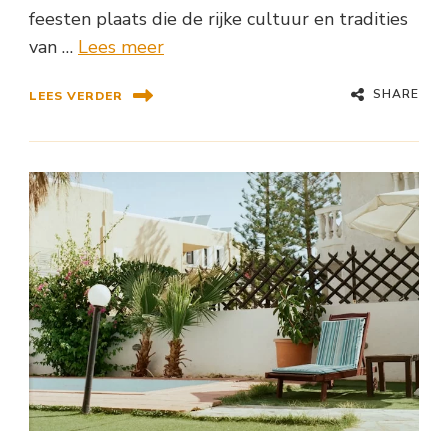
feesten plaats die de rijke cultuur en tradities
van …
Lees meer
SHARE
LEES VERDER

....................

WHAT IS BEING ASKED: The data above must be written out again without alteration, and the pictures in them must be excluded.

SOLVED PROBLEM:
feesten plaats die de rijke cultuur en tradities
van …
Lees meer
SHARE
LEES VERDER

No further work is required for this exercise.